LAS GUARDIANAS DE LA LLAMA SAGRADA


Tanto en la cultura griega y romana más desarrolladas, así como otras anteriores de la culturas o asentamientos poblacionales en la franja de tierra entre los ríos Tigris y Éufrates – Mesopotamia-, Egipto, etc., no nos extraña consideraran también al fuego como algo sagrado, tal vez por la dificultad implícita en conseguirlo, pero especialmente por tomar conciencia del gran poder que posee de alterar, transformar o modificar los cuerpos puestos a su alcance. Y así el sacrificio ritual de animales en los templos antiguos no era sino para congraciarse los humanos con los dioses, ya que el fuego simbolizaba para ellos lo divino, sagrado y eterno, tanto en el mundo externo o en el interno del propio ser humano.

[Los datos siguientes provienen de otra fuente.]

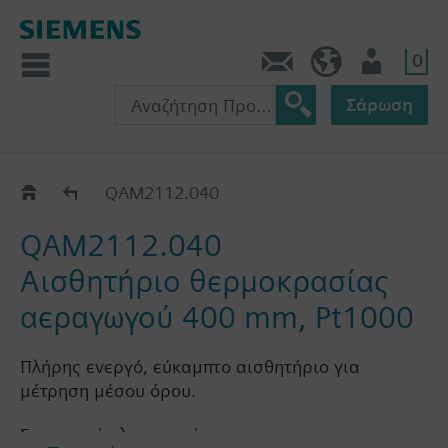
0
Πληροφορίες
GR (el)
Χρήστης
Σάρωση
QAM21..
QAM2112.040
QAM2112.040
Αισθητήριο θερμοκρασίας
αεραγωγού 400 mm, Pt1000
Πλήρης ενεργό, εύκαμπτο αισθητήριο για
μέτρηση μέσου όρου.
Σημαντική πληροφορία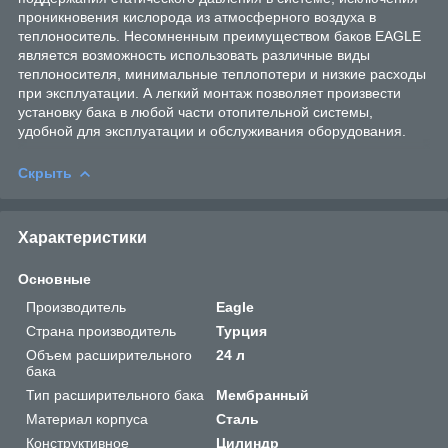
проникновения кислорода из атмосферного воздуха в
теплоноситель. Несомненным преимуществом баков EAGLE
является возможность использовать различные виды
теплоносителя, минимальные теплопотери и низкие расходы
при эксплуатации. А легкий монтаж позволяет произвести
установку бака в любой части отопительной системы,
удобной для эксплуатации и обслуживания оборудования.
Скрыть
Характеристики
Основные
Производитель
Eagle
Страна производитель
Турция
Объем расширительного
24 л
бака
Тип расширительного бака
Мембранный
Материал корпуса
Сталь
Конструктивное
Цилиндр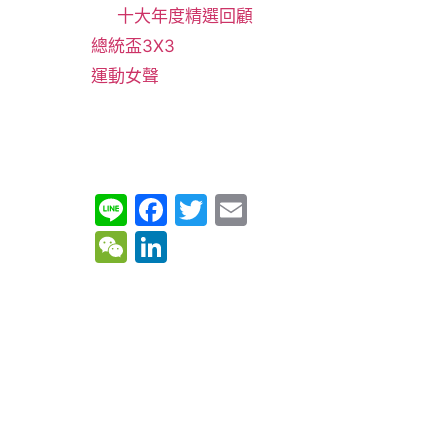
十大年度精選回顧
總統盃3X3
運動女聲
Li
F
T
E
n
a
w
m
W
Li
e
c
itt
ai
e
n
e
er
l
C
k
b
h
e
o
at
dI
o
n
k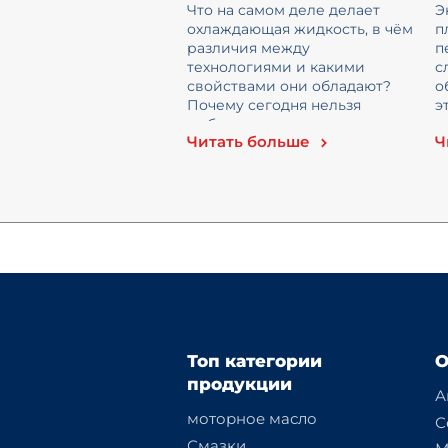
жидкости
м
Что на самом деле делает
Э
охлаждающая жидкость, в чём
п
различия между
п
технологиями и какими
с
свойствами они обладают?
о
Почему сегодня нельзя
э
выбирать охлаждающую
о
Читать больше
Ч
жидкость, орие...
с
Топ категории
О
продукции
А
моторное масло
С
Смазки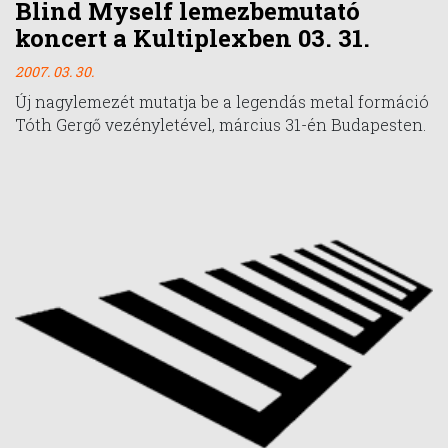
Blind Myself lemezbemutató
koncert a Kultiplexben 03. 31.
2007. 03. 30.
Új nagylemezét mutatja be a legendás metal formáció
Tóth Gergő vezényletével, március 31-én Budapesten.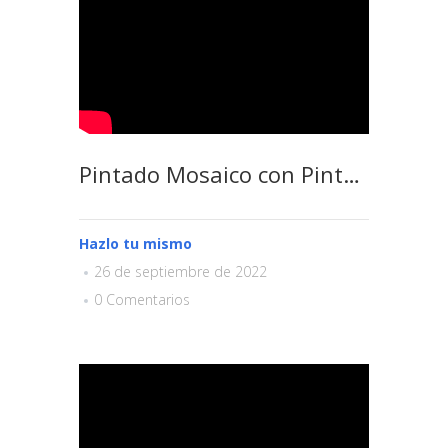
Pintado Mosaico con Pinturas Americanas
Hazlo tu mismo
26 de septiembre de 2022
0 Comentarios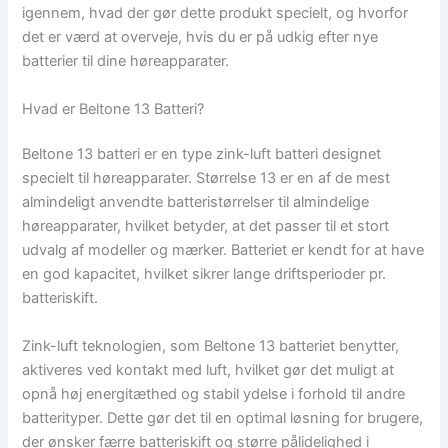
igennem, hvad der gør dette produkt specielt, og hvorfor
det er værd at overveje, hvis du er på udkig efter nye
batterier til dine høreapparater.
Hvad er Beltone 13 Batteri?
Beltone 13 batteri er en type zink-luft batteri designet
specielt til høreapparater. Størrelse 13 er en af de mest
almindeligt anvendte batteristørrelser til almindelige
høreapparater, hvilket betyder, at det passer til et stort
udvalg af modeller og mærker. Batteriet er kendt for at have
en god kapacitet, hvilket sikrer lange driftsperioder pr.
batteriskift.
Zink-luft teknologien, som Beltone 13 batteriet benytter,
aktiveres ved kontakt med luft, hvilket gør det muligt at
opnå høj energitæthed og stabil ydelse i forhold til andre
batterityper. Dette gør det til en optimal løsning for brugere,
der ønsker færre batteriskift og større pålidelighed i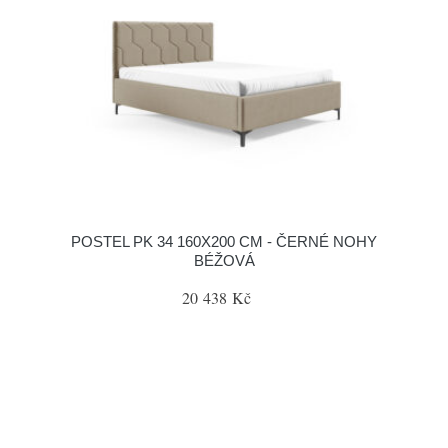
POSTEL PK 34 160X200 CM - ČERNÉ NOHY
BÉŽOVÁ
20 438 Kč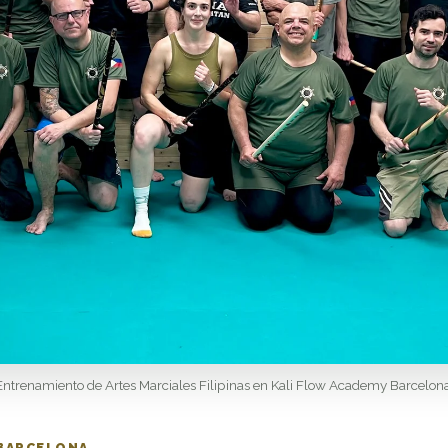
Entrenamiento de Artes Marciales Filipinas en Kali Flow Academy Barcelona
 BARCELONA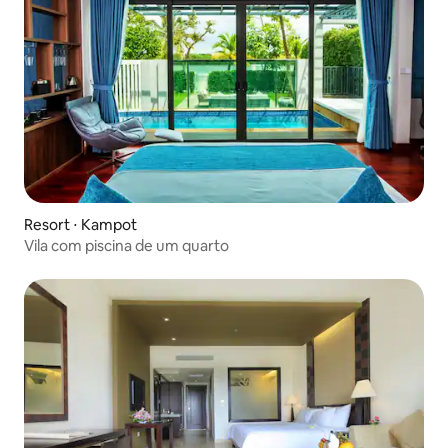
Resort ⋅ Kampot
Vila com piscina de um quarto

Sabemos que en los templos de la antigüedad y muy particularmente en los templos griegos ardía la llama continuamente y se mantenía ese fuego sagrado siempre ardiendo dedicándolo a la diosa Hestia que pasó más tarde a llamarse Vesta en la cultura romana y el cuidado y alimentación de la llama a las llamadas vestales. Tanto Hestia como Vesta fueron diosas del hogar, del fuego y el calor que dan vida a los hogares y a las personas que en ellos habitan.

Vesta en la religión romana era llamada también con el sobrenombre de AIO LOCUCIO lo cual llevaba consigo la idea de mantener no sólo el fuego externo sino el del templo de la llama interna, por ello sus sacerdotisas entraban en el templo a muy temprana edad, siendo consideradas las “guardianas o sacerdotisas del fuego eterno” –el que nunca se apaga.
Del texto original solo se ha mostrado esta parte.